BEGIN

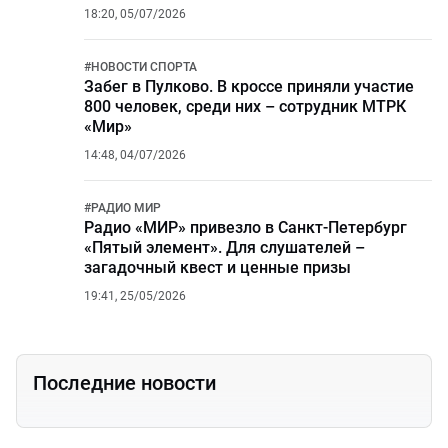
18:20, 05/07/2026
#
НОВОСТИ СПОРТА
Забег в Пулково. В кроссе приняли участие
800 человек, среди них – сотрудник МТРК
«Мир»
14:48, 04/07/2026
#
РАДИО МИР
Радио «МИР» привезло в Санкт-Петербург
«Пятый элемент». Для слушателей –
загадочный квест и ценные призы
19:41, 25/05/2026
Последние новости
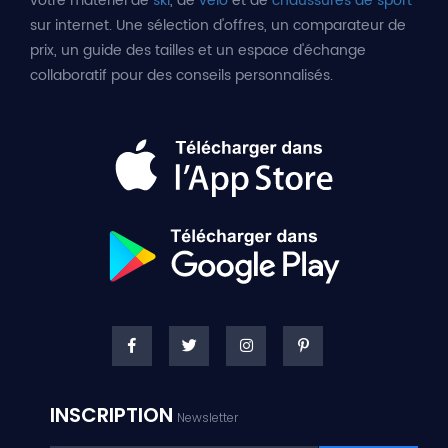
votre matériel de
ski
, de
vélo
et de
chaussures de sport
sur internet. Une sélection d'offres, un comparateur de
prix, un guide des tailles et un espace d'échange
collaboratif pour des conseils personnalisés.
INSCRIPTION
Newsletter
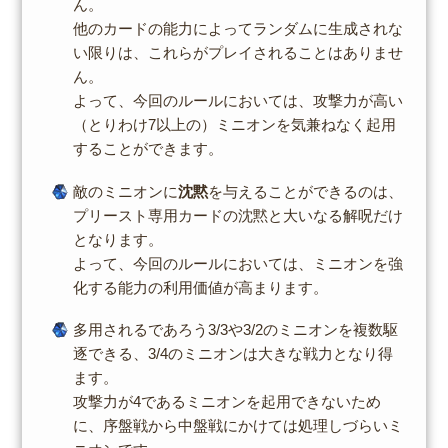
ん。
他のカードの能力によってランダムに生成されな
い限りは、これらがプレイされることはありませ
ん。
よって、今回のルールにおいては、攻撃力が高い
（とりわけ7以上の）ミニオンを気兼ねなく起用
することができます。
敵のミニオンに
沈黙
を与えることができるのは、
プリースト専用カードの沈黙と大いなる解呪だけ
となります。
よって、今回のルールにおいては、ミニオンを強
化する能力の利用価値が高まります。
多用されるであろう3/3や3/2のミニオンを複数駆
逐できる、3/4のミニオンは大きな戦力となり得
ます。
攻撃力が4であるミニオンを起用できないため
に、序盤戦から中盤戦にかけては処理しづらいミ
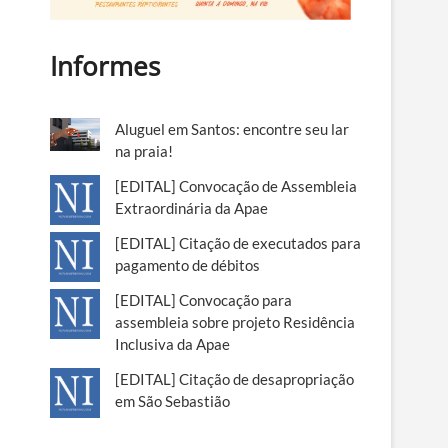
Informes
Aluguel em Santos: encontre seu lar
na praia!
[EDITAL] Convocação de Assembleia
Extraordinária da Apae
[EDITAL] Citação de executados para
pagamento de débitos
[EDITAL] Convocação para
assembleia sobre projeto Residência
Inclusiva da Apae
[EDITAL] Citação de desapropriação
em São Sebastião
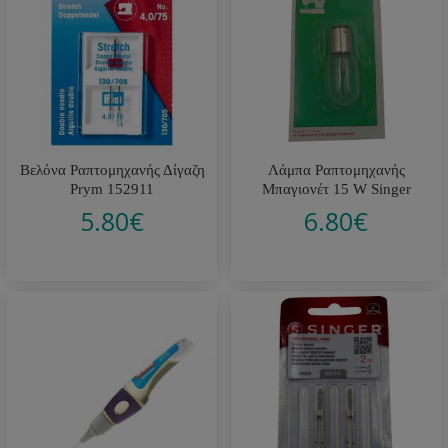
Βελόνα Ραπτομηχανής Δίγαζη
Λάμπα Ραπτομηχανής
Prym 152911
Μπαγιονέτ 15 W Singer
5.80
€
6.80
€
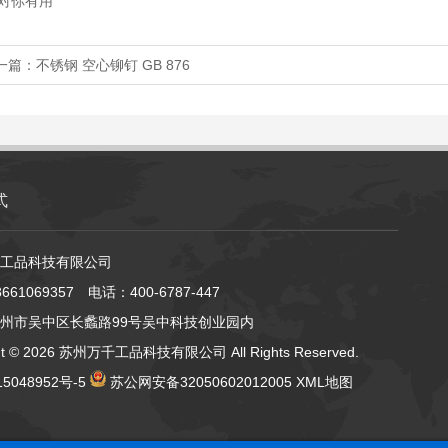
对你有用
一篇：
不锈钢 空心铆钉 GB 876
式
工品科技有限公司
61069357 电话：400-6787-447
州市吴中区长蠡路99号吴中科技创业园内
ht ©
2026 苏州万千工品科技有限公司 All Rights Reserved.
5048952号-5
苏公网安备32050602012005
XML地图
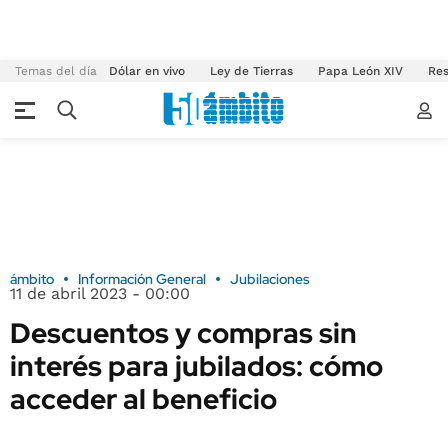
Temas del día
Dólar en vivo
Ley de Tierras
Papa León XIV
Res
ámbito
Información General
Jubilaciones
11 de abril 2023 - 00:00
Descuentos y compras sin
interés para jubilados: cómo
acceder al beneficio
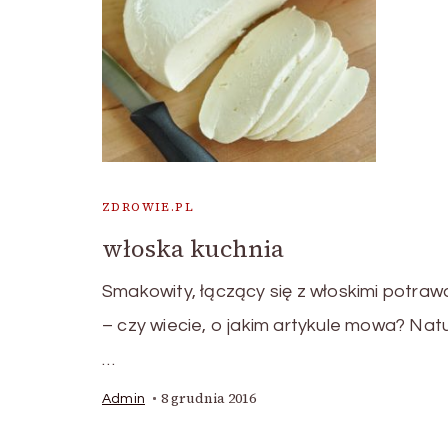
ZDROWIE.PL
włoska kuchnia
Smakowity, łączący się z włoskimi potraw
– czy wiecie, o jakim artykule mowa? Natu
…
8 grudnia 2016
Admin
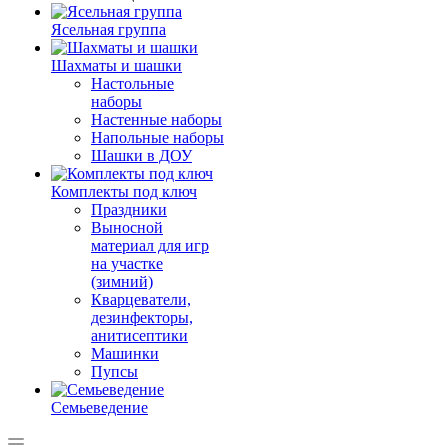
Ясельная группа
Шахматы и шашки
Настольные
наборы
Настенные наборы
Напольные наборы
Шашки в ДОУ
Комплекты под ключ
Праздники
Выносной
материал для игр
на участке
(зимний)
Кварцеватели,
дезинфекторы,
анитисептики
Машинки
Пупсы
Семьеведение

END
BEGIN

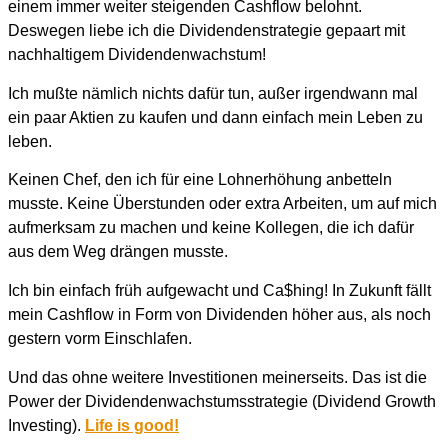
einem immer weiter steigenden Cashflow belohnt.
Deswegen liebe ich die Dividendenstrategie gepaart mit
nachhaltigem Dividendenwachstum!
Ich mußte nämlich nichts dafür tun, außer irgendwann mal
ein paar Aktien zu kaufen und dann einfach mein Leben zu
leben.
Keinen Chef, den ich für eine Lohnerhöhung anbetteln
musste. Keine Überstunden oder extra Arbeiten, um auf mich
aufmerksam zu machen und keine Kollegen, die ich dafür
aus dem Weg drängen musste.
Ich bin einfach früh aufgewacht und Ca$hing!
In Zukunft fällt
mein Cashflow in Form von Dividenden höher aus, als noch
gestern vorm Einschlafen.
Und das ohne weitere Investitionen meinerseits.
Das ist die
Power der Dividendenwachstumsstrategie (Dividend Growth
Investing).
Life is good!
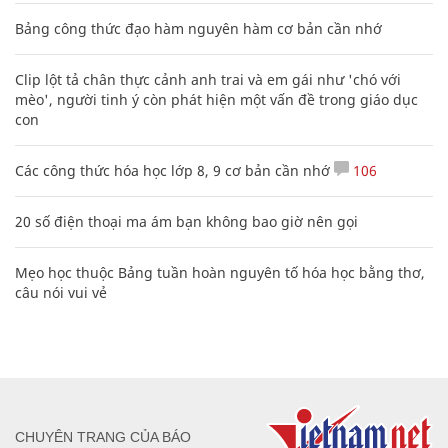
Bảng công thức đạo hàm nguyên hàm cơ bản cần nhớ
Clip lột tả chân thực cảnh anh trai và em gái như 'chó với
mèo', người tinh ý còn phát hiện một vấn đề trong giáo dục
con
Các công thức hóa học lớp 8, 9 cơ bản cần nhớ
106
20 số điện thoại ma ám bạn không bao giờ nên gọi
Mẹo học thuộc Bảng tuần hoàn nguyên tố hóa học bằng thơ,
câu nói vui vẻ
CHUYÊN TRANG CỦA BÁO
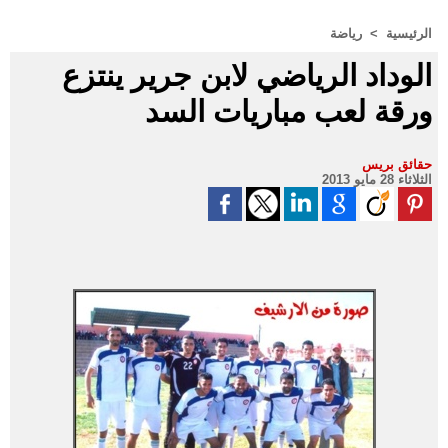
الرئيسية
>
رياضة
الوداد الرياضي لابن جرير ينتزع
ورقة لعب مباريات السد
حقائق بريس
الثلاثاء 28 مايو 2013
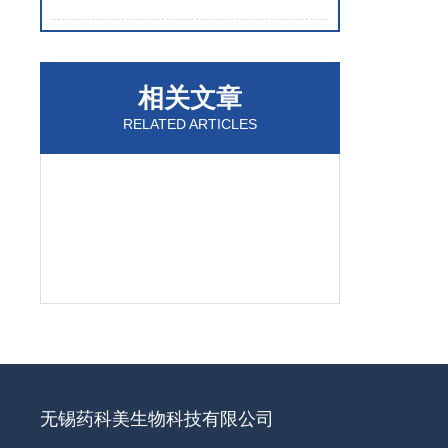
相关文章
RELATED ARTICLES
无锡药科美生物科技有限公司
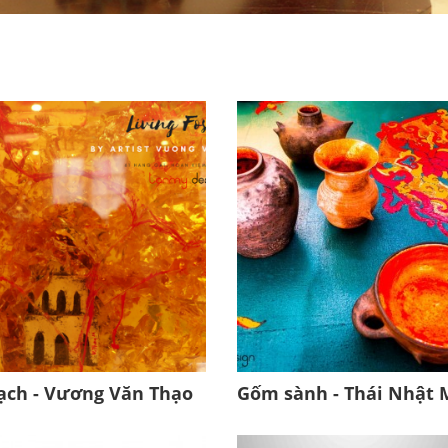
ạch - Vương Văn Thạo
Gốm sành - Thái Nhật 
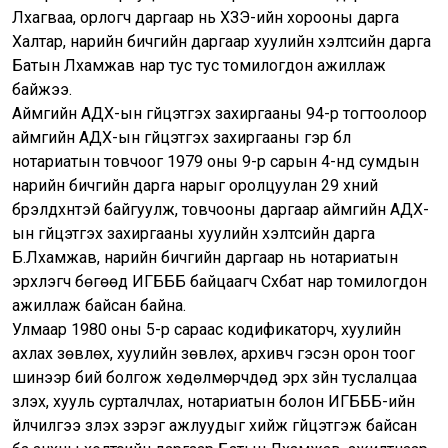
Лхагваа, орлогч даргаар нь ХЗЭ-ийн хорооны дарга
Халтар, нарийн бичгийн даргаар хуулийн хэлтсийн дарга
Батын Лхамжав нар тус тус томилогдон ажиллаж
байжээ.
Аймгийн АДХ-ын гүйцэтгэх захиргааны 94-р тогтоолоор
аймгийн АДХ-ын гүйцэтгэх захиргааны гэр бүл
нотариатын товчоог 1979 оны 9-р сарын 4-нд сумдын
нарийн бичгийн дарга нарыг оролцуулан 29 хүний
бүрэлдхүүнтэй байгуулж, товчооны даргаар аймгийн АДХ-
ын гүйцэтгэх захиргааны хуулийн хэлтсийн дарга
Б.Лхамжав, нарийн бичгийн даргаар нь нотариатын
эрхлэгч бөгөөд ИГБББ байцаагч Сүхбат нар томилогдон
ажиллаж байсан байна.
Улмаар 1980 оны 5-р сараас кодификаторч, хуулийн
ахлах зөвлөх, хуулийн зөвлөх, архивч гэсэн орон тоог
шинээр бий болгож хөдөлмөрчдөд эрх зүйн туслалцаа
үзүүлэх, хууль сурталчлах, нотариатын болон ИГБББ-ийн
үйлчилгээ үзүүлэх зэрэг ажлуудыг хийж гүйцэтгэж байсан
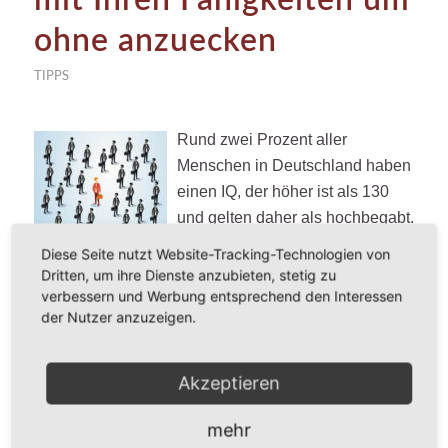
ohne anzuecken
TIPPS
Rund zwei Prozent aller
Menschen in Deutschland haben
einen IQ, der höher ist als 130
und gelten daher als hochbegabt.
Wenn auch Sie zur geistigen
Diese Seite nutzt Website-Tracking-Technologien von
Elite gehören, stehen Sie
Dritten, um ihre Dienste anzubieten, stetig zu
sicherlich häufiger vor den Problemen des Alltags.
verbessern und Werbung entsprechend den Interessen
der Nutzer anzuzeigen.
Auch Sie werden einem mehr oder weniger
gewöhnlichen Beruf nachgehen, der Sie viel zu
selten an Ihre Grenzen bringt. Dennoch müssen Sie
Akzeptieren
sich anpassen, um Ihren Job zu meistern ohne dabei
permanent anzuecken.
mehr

END

• [How to complete this task]: Tally the lines of the material above that contain the word "nguyên" and report the total alone.

• [Result below]: 2